Sunday, June 15, 2008

The Song of Simeon

I'm almost done with the Nunc Dimittis, at least in terms of sketching out the music. But I promised I would write a blurb on Simeon, the old man who approaches Jesus when he's a few days (weeks?) old and praises this occurrence... mostly so he can die in peace. Boy, I tell ya, that baby musta been something. ...kidding, really. In all seriousness, though, the complete faith that he had demonstrates a true rarity. I mean, he'd waited his whole life for the so-called "salvation child" to arrive... except to Simeon it wasn't "so-called"; it was the real thing.

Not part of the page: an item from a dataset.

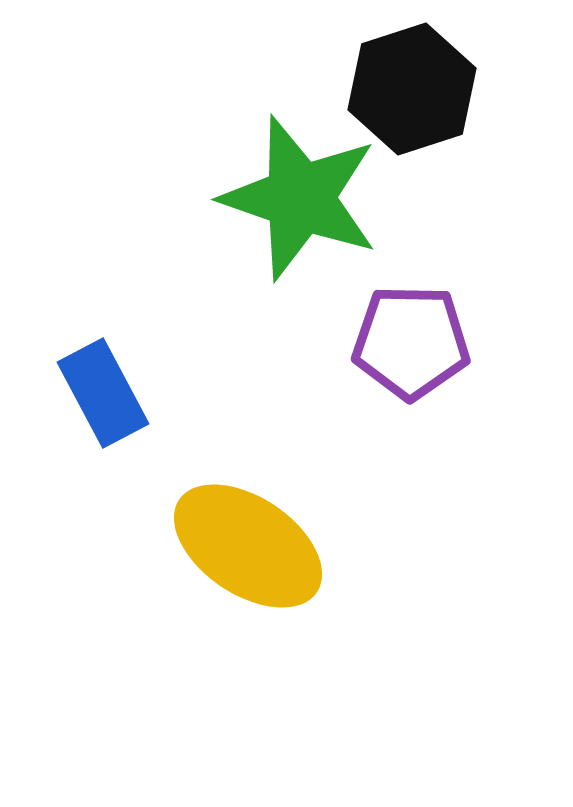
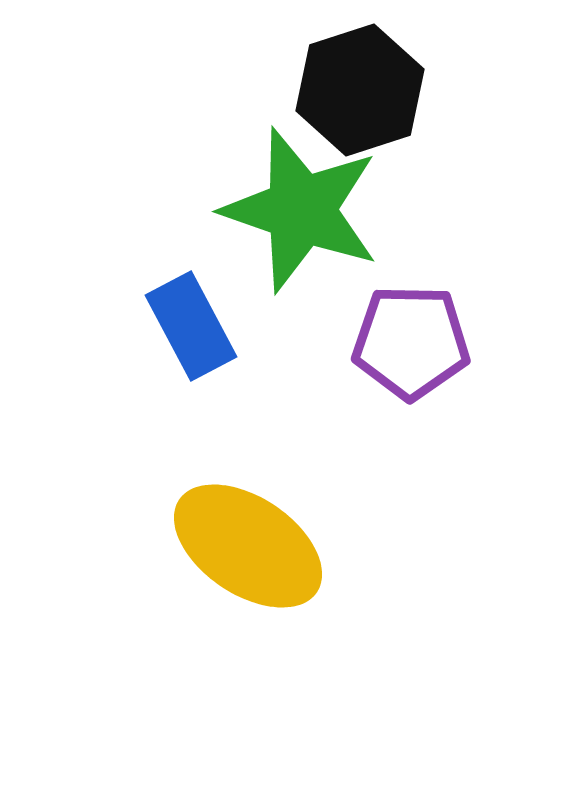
black hexagon: moved 52 px left, 1 px down
green star: moved 1 px right, 12 px down
blue rectangle: moved 88 px right, 67 px up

It's kind of funny, like Simeon I sometimes do feel old. Maybe not like pre-baby-boomers generation old, but I've seen enough in my life that I have that sense of what "the good old days" (for my generation, anyway) were like, as well as a slight feeling of yearning for them. I'm not going to lie; there are a few things (OK, maybe a lot of things) that I would like to do over again. Much of it had to do with the whole inner growth (which I'm still developing), and how this process stacks up against times when I wish I could have taken opportunities, etc. There's that "when we were" tingling in my head sometimes, and there are times when I wish I could go back and either change them or enjoy them. I don't run and skip steps while going downstairs like I used to all the time during middle and high school. My body still feels young, which is a good thing, but my brain feels older, in some spots anyway.

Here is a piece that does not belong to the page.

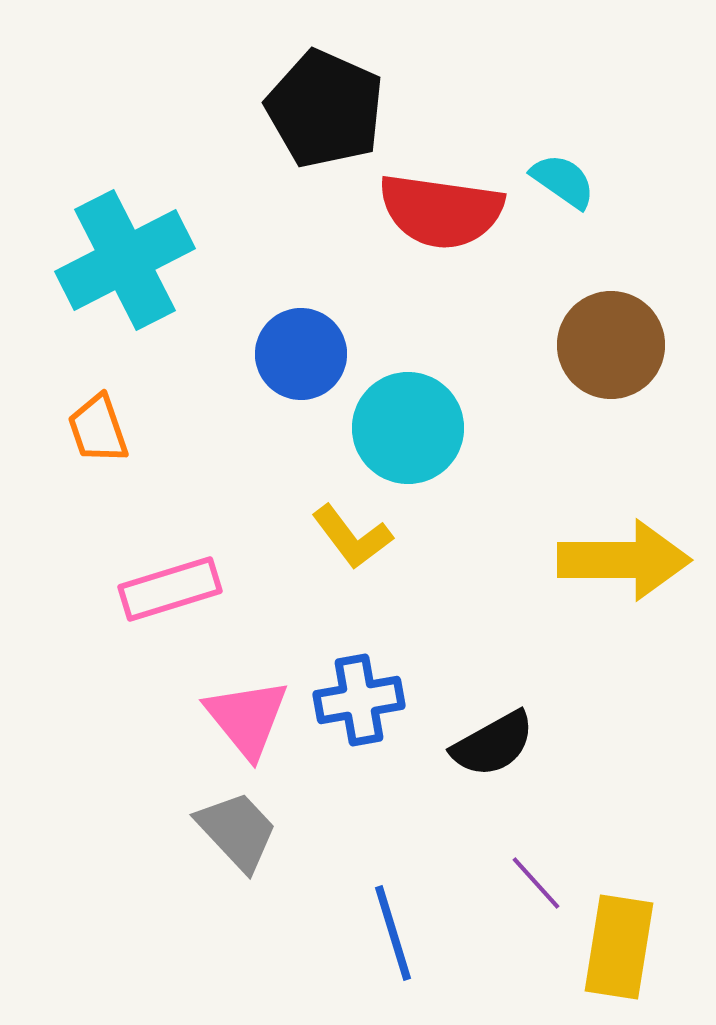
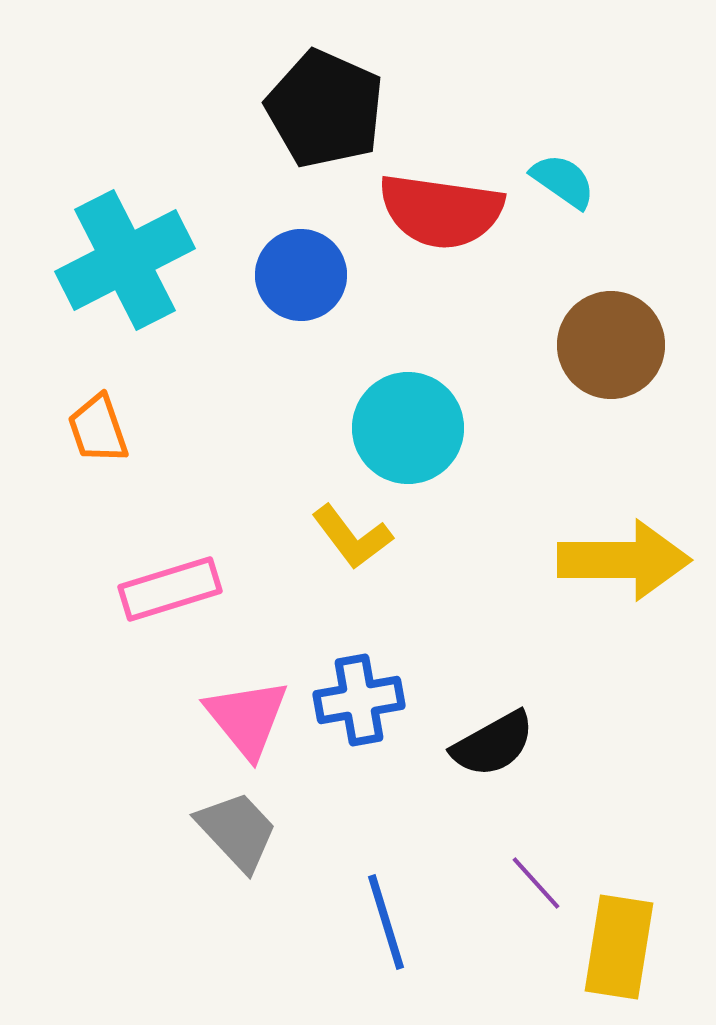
blue circle: moved 79 px up
blue line: moved 7 px left, 11 px up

I do wonder why Mary's song lasts nine verses while Simeon's lasts only three. They're both pretty important sets of texts, but it poses an interesting challenge to create two pieces of different lengths (or distribution of texts) while creating a similar overarching affect throughout the whole cycle. At least with sacred verses I don't have to work so hard to please the audience like I do with just about everything else.

Sunday, June 8, 2008

The Song of Mary

Now this is what being filled with the Spirit is all about. I mean, why else would a pregnant woman explain her utter excitement (which has to be there first) about said pregnancy in such a poetic language? Then again, it isn't every day a complete virgin randomly (or not-so-randomly) conceives a baby.

I'm finally writing a Magnificat (the Nunc Dimittis will follow once I have finished the first) for the first time in about five years. Over the previous years I probably wrote about ten of these sacred song pairs, but for some reason I completely stopped. But now I'm back, and it's kind of amazing to try and get a new angle on the words to express them as it seems fit.

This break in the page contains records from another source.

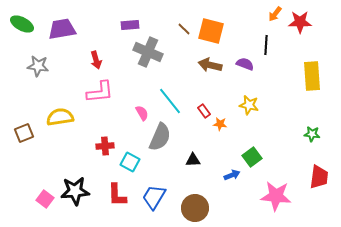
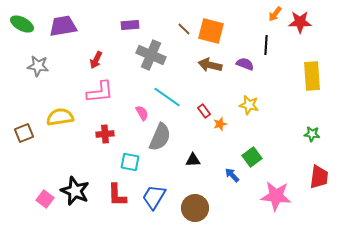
purple trapezoid: moved 1 px right, 3 px up
gray cross: moved 3 px right, 3 px down
red arrow: rotated 42 degrees clockwise
cyan line: moved 3 px left, 4 px up; rotated 16 degrees counterclockwise
orange star: rotated 24 degrees counterclockwise
red cross: moved 12 px up
cyan square: rotated 18 degrees counterclockwise
blue arrow: rotated 112 degrees counterclockwise
black star: rotated 28 degrees clockwise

Growing up Episcopalian (and currently "still" wandering somewhere liturgically left of it) I only barely got a sniff of the significance of singing these evening services. After all, it's just a young woman and an old guy speaking some words that somehow gets set to music. But it's clearly more than that. The Roman Catholic Church does revere many of the human figures involved in pioneering and revolutionizing Christendom in its early days after Christ's time on earth was done. I mean, you've got the apostles and all sorts of saints, but Mary ends up being such an influential figure largely because she was called to be Jesus' mother. I don't want to say anything rash, because clearly my church experiences didn't stress her as such a figure as other places might, but I do wonder how such a big deal can be made over everything she does.

I am curious as to how and why the words of her excitement (from Luke 1:46-55) are repeated for every evening prayer. I understand the significance (she's spreading the news that she is pregnant with Jesus), but how does it stack against, say, the actual birth, Jesus' teachings, and other such acts during his time and all time. I mean, there's a reason other choral composers (esp. in the Anglican church) take this text and set it to music, because that's what I'm doing right now, and I'd like to understand even more why I am doing the same as these other guys who've put their names into the history books for the very same reasons.


I guess I'll muse (vent? ponder?) about the old guy (Simeon) some other time. ;-)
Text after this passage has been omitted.